CT Radiomics Shows Promise Predicting Survival in Early Lung Cancer

Tuesday, Nov. 27, 2018

A CT radiomics model is more effective in predicting disease-free survival in patients with early-stage lung cancer than traditional clinical staging, according to research presented Monday.

Liu

Liu

Lung cancer is traditionally staged through the Tumor-Nodes-Metastasis (TNM) method, in which three variables are used to assign a stage to the cancer, ranging in increasing order of severity from 0 to IV. But this approach has limitations.

"The TNM method predicts the prognosis according to the size and extent of tumor invasion, lymph node metastasis and distant metastasis," said study co-author Xueguo Liu, MD, PhD, from Sun Yat-sen University in Zhuhai, China. "Even the same-staged solid lung cancers with the same treatments show different curative effects and metastatic behavior. TNM stage is not able to fully reflect the intratumor heterogeneity, which may result in therapeutic failures."

Heterogeneity is one of the many features of a tumor that can be assessed through radiomics or the conversion of images into data that can be mined and analyzed with the help of computers.

Dr. Liu and colleagues recently developed a CT radiomics model in collaboration with research scientists from GE Healthcare China led by Xin Li, PhD, for patients with stage I lung cancer. They used CT scans to train and test the algorithm, maximizing the effectiveness of the training set through the use of a random forest model, a powerful machine learning algorithm that helped select radiomics features significantly related to prognosis.

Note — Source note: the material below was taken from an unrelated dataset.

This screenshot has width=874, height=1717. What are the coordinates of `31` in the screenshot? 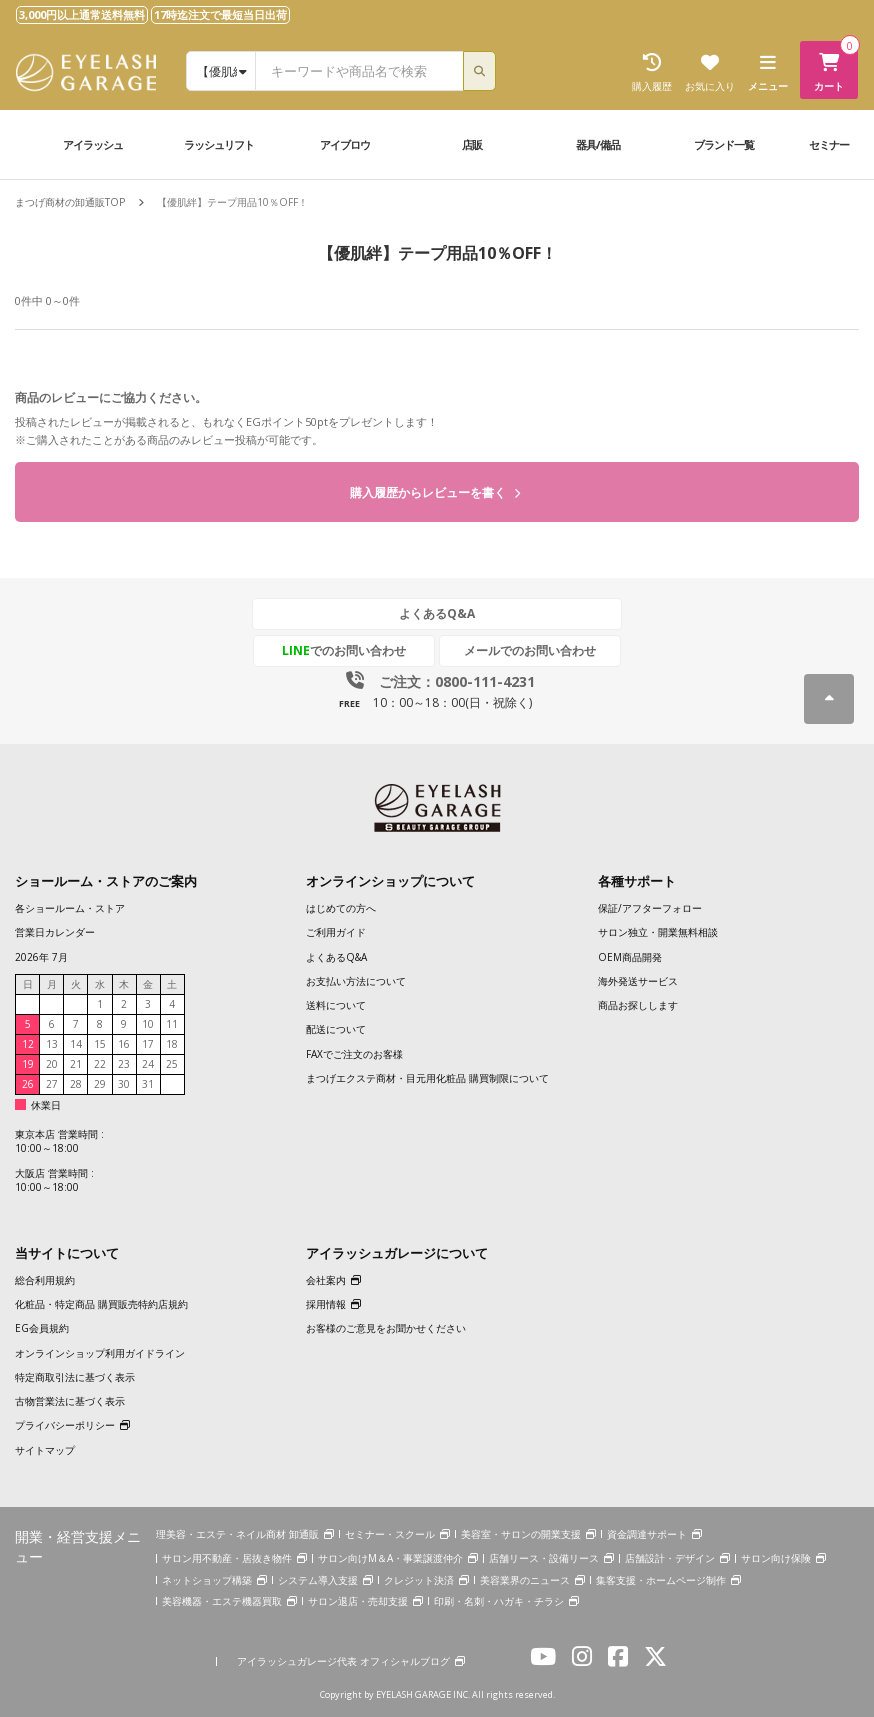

They then retrospectively evaluated the performance of the radiomics model in predicting disease-free survival and compared it with traditional clinical staging through the TNM method in 109 cases of stage I solid lung cancer.

Radiomics Can Guide Treatment Decisions

The researchers followed the patients for up to six years and found that 10 of the 385 radiomics features were significantly associated with disease-free survival. The model was able to distinguish between patients at high and low risk of cancer recurrence, which is important in determining the appropriate course of treatment.

"This radiomics model can predict disease-free survival of stage I solid lung adenocarcinoma better than traditional clinical staging," said Dr. Liu. "Radiomics can be used to identify potential biomarkers to predict prognosis of early stage solid lung adenocarcinoma patients after surgery."

More research is needed, but Dr. Liu and colleagues believe the model can play a role in guiding treatment decisions for patients at a high risk of disease progression.

"I think this radiomics model has good prospects," Dr. Liu said. "It can optimize the existing pathological staging methods, improving the accuracy of predicting prognosis, and predict tumor heterogeneity, assisting in the stratification of treatment plans."